El caso de España se parece más al de Francia que al de Alemania. En ambos países se estaba en una grave situación en que una minoría religiosa inasimilable o irreductible a la unidad religiosa de la mayoría ponía en peligro la estabilidad del país. En Francia los hugonotes llegaron hasta hacer su propia política exterior de alianzas con potencias extranjeras contrarias a los intereses de la mayoría de los franceses; en España, los moriscos buscaban alianzas con los moros berberiscos y con los turcos para reislamizar España y muchos de ellos eran cómplices de las incursiones de éstos en las costas del Levante español. Por ello no es de extrañar que tanto en Francia como en España se resolviese el problema con la política de asimilación y de imposición de la unidad religiosa, después de haberse intentado y fracasado en ambos países las políticas de conversiones pacíficas. En Alemania, dada su fragmentación en múltiples Estados, incluso ciudades, independientes, el problema podía resolverse de otra manera, de la manera como se hizo dando a cada príncipe libertad de elección entre el catolicismo y el luteranismo, pues no había riesgo de dividir un país ya dividido en una multitud de pequeños Estados soberanos. La división religiosa era más tolerable donde ya reinaba la más completa fragmentación política.

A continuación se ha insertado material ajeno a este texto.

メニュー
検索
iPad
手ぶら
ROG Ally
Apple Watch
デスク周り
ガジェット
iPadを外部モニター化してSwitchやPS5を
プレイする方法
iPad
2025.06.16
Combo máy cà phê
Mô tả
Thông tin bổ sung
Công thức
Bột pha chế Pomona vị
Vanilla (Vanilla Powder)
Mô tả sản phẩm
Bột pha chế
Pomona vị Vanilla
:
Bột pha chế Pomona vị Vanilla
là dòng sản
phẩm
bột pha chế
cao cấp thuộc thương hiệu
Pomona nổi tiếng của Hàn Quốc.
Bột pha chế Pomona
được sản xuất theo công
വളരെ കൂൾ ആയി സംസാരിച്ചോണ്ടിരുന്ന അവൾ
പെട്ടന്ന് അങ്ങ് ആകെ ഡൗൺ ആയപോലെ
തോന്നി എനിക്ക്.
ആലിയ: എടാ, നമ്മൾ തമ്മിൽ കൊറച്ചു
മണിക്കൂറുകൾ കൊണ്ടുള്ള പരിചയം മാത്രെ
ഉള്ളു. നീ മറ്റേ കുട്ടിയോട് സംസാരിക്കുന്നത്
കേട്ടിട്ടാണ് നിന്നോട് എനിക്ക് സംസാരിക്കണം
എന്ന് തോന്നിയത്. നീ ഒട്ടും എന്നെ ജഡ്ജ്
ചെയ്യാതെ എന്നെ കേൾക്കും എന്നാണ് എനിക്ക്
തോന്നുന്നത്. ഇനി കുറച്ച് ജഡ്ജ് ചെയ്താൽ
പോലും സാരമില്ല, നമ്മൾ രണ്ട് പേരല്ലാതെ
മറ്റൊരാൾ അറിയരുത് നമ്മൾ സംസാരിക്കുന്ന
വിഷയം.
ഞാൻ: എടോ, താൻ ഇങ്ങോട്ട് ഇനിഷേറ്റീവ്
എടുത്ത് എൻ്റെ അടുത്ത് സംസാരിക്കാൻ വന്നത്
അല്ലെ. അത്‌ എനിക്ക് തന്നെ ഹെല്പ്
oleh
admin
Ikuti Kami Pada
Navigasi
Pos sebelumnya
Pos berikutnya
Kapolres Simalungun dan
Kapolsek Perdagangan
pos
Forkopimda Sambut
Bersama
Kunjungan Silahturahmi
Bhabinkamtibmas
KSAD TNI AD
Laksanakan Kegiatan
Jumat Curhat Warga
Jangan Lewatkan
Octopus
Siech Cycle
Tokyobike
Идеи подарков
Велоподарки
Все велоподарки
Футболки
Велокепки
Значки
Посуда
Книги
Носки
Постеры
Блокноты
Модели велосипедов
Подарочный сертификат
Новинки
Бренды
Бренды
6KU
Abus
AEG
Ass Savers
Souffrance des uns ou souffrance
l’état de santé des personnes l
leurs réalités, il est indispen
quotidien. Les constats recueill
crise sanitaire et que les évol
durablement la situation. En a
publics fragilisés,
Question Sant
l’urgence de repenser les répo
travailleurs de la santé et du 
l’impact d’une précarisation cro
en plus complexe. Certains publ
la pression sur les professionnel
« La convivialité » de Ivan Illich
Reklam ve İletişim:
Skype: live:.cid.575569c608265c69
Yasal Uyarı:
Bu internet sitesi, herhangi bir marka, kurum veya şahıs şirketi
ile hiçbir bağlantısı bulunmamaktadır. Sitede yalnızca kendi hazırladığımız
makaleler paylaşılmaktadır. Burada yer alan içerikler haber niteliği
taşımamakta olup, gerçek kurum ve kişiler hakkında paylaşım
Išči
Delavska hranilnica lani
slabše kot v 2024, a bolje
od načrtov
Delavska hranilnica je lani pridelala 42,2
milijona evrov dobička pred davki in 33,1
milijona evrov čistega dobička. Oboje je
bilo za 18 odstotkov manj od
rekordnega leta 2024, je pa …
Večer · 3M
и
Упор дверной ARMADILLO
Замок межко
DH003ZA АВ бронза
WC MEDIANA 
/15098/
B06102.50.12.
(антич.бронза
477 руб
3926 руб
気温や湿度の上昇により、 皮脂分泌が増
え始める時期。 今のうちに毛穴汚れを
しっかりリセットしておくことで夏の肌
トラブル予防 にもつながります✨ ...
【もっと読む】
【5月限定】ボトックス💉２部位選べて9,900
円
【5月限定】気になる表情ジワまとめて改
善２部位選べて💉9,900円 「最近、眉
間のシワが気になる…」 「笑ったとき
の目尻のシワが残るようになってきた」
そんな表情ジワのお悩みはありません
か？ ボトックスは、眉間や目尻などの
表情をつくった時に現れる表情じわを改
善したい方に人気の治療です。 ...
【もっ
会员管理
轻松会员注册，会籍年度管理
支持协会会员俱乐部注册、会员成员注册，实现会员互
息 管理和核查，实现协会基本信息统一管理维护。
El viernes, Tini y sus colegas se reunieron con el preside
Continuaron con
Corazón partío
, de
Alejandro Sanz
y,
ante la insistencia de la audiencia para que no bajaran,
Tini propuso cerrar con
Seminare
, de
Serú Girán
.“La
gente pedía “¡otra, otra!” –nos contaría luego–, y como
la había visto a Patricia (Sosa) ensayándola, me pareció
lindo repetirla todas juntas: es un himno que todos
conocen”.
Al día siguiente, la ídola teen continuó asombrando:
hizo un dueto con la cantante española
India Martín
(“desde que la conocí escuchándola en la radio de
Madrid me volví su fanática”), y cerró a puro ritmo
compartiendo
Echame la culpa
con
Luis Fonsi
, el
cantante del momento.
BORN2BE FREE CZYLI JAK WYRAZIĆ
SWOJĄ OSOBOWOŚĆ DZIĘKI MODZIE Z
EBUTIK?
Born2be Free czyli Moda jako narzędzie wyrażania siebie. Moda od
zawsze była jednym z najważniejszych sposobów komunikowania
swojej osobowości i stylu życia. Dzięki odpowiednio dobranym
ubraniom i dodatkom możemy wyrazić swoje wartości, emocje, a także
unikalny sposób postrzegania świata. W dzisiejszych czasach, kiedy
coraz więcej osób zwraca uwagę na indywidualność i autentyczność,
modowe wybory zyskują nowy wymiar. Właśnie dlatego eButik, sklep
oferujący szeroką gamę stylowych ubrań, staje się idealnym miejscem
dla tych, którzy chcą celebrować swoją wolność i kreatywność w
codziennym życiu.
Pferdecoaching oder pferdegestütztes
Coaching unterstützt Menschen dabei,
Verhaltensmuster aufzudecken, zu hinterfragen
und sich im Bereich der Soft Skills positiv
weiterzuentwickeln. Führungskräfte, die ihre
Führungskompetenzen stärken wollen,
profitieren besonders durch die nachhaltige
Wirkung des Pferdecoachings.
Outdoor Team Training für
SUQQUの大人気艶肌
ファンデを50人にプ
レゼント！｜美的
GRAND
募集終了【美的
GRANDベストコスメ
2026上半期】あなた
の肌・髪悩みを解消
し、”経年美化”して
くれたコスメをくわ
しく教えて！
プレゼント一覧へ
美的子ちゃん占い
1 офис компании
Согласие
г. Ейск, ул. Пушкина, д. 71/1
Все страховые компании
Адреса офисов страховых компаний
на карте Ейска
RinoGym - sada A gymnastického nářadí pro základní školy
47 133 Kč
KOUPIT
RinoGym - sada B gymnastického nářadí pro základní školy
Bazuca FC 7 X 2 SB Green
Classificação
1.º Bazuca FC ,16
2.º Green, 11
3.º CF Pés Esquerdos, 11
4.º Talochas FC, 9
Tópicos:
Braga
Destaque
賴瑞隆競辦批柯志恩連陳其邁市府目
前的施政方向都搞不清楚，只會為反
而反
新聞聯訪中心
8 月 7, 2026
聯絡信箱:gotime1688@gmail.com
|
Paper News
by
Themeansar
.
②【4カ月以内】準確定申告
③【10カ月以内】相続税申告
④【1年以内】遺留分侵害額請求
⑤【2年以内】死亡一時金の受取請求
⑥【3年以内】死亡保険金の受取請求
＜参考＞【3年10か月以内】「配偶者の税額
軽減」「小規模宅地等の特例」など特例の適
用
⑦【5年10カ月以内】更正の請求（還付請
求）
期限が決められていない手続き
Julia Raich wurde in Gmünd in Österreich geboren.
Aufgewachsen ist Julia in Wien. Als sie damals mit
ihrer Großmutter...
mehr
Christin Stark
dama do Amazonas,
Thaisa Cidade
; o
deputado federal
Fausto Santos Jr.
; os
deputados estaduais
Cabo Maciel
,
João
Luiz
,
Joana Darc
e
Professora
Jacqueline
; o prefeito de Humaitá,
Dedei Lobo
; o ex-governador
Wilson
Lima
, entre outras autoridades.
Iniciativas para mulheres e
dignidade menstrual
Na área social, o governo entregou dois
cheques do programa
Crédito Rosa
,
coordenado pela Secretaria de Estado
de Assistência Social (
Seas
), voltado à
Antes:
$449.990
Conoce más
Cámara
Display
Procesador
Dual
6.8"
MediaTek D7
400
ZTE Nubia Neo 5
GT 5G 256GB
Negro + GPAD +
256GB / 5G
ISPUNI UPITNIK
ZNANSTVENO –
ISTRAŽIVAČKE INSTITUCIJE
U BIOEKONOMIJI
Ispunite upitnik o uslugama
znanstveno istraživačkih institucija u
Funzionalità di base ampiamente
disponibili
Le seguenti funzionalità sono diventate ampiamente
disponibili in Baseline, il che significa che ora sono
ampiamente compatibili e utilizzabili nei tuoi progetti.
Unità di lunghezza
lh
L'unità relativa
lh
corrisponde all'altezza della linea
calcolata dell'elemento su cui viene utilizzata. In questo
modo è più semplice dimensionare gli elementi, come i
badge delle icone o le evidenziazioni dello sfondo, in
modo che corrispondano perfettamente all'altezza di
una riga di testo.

Visto todo lo anterior, carece de sentido hablar, como hace Castro, de la tolerancia europea, en realidad alemana o francesa, frente a la intolerancia española o, según su discípulo Márquez Villanueva, del «totalitarismo de Lerma»? Es más, comparando los casos más similares de Francia y España, podemos decir que la solución que finalmente le dio el país vecino a su problema hugonote fue más intolerante aún, si cabe, que el que le dio España al problema morisco. Y eso que, como ya dijimos más atrás, el reto al que se enfrentó España era aún más difícil, pues no se trataba de una minoría cristiana enfrentada a una mayoría también cristiana, como en Francia, sino de una minoría islámica o al menos proislámica contra una mayoría cristiana, es decir, de dos religiones muy antagónicas y no sólo religiosamente, sino también histórica y políticamente, en una nación que no hacía tanto, en términos históricos, que se había sacudido del yugo del islam. Decimos que en Francia hubo más intolerancia porque a los hugonotes se les prohibió el culto reformado, pero, asombrosamente se les obligó a quedarse en el país; parece más natural y justo que si no se te permite practicar tu religión, te dejen, al menos, emigrar a un lugar donde puedas practicarla; esto es, una expulsión habría sido una salida más adecuada. Y esto es lo que se hizo en España. A pesar de todo, después de la revocación muchos hugonotes, unos 200 mil, casi tantos como moriscos, huyeron de Francia desafiando la ley.